Top of Provided information

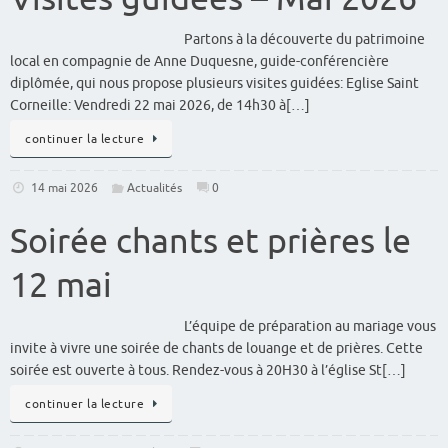
Partons à la découverte du patrimoine
local en compagnie de Anne Duquesne, guide-conférencière
diplômée, qui nous propose plusieurs visites guidées: Eglise Saint
Corneille: Vendredi 22 mai 2026, de 14h30 à[…]
continuer la lecture
14 mai 2026
Actualités
0
Soirée chants et prières le
12 mai
L’équipe de préparation au mariage vous
invite à vivre une soirée de chants de louange et de prières. Cette
soirée est ouverte à tous. Rendez-vous à 20H30 à l’église St[…]
continuer la lecture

Bottom of Provided information

For this exercise, return every entry verbatim and omit all pictures.

• Worked solution:
Partons à la découverte du patrimoine
local en compagnie de Anne Duquesne, guide-conférencière
diplômée, qui nous propose plusieurs visites guidées: Eglise Saint
Corneille: Vendredi 22 mai 2026, de 14h30 à[…]
continuer la lecture
14 mai 2026
Actualités
0
Soirée chants et prières le
12 mai
L’équipe de préparation au mariage vous
invite à vivre une soirée de chants de louange et de prières. Cette
soirée est ouverte à tous. Rendez-vous à 20H30 à l’église St[…]
continuer la lecture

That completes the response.